Quarterly Commentary

Market Update

July 16, 2018


Stock Market returns this year have been quite low and this is not what investors are used to. However, we are very pleased that our equity composite performance (3.01% gross of fees, 2.70% net of fees) has outperformed, both our primary index the MSCI (0.43%), as well as the S&P 500 (2.65%)*. I am particularly pleased that we have outperformed with all the strategic diversification that we always maintain even though this stock market continues to be dominated by the “FANG” stocks (Facebook, Amazon, Netflix, and Google). Those are now very expensive stocks.

The market’s pause is likely in reaction to the Fed’s new “tightening” policy, causing rising interest rates, but markets are likely even more concerned about the global discussions of tariffs and trade wars.

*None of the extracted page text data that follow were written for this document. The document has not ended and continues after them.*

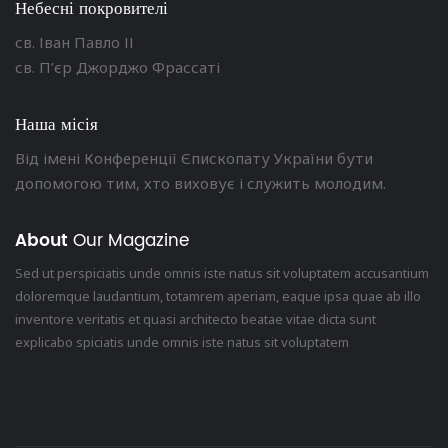
Небесні покровителі
св. Іван Павло ІІ
св. П’єр Джорджо Фрассаті
Наша місія
Від імені Конференції Єпископату України бути
допомогою тим, хто виховує і служить молодим.
About
Our Magazine
Sed ut perspiciatis unde omnis iste natus sit voluptatem accusantium
doloremque laudantium, totamrem aperiam, eaque ipsa quae ab illo
inventore veritatis et quasi architecto beatae vitae dicta sunt
explicabo spiciatis unde omnis iste natus sit voluptatem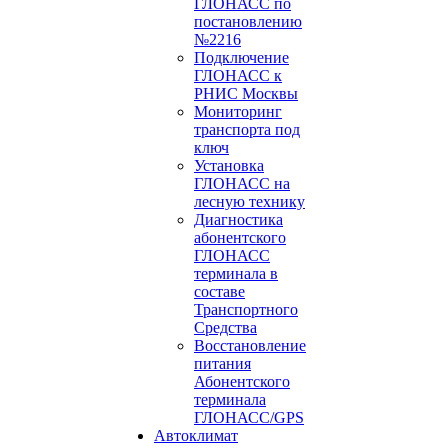
ГЛОНАСС по
постановлению
№2216
Подключение
ГЛОНАСС к
РНИС Москвы
Мониторинг
транспорта под
ключ
Установка
ГЛОНАСС на
лесную технику
Диагностика
абонентского
ГЛОНАСС
терминала в
составе
Транспортного
Средства
Восстановление
питания
Абонентского
терминала
ГЛОНАСС/GPS
Автоклимат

As pointed out by Kristalina Georgieva of the World Bank, “Global trade is essential to reducing global poverty.” As has been the case historically, some world economies grow faster than others. That likely will never change due to each country’s resources and leadership. Today, for example, the GDP growth for Asia this year is projected to be 6.3% versus the US projected GDP growth of only 2.9%. Click here to view 2018 Forecasted GDP Growth Rate.

Broad knowledge of the historical trade wars includes risks for both markets and economies. I am optimistic that this “news” is now so widely broadcast, that much of its impact is already accounted for in the market’s low, year-to-date return. 

It is ironic, but not surprising, that President Donald Trump, the “trade bully” but the “pro-business” President, is playing “chicken” with the Chinese. It’s not really surprising because much of the constituency of voters that he had during the election included “rust belt” voters who want job and competitive industries rebuilt in the US. Trump is also likely keenly aware of the projected 6+% Asian GDP growth versus the US approximately 3%.

We continue to be positive on the broad stock market, confident that interest rate increases will be contained as well as the trade war fears. The Chinese are already starting to adjust in light of tariff risks. Of course, in our stock analysis, we are very mindful of which sectors and stocks could be negatively impacted. Also, some opportunities may have been created, as European stocks have broadly corrected.

I encourage you to watch our second quarter webcast featuring me, Dr. Jim Kee, Christian Ledoux, and a guest appearance by Senior Analyst, Josh Taenzler. We expect that to be ready shortly and will send out via email and post to the STMM website. If you are not currently receiving the webcast and would like to, please let us know.

Also, click here to view our quarterly non-profit spotlight featuring our client, Texas Hill Country Memorial.  

Thank you for being our client.


Jeanie Wyatt, CFA
Chief Executive Officer & Chief Investment Officer


*Click here to view full disclosures 


This letter is not intended to constitute investment advice. Market and economic views are subject to change without notice and may be untimely when presented here. You are advised not to infer or assume that any securities, sectors, or markets described in this letter were or will be profitable. Securities identified in this letter do not represent all of the securities purchased, sold, or recommended for advisory clients, and you should not assume that the recommendations made in the future will be profitable or will equal the performance of the securities identified above. A complete list of all equity recommendations made by STMM during the past year is available upon request. Past performance is not indicative of future results. There is a risk of loss.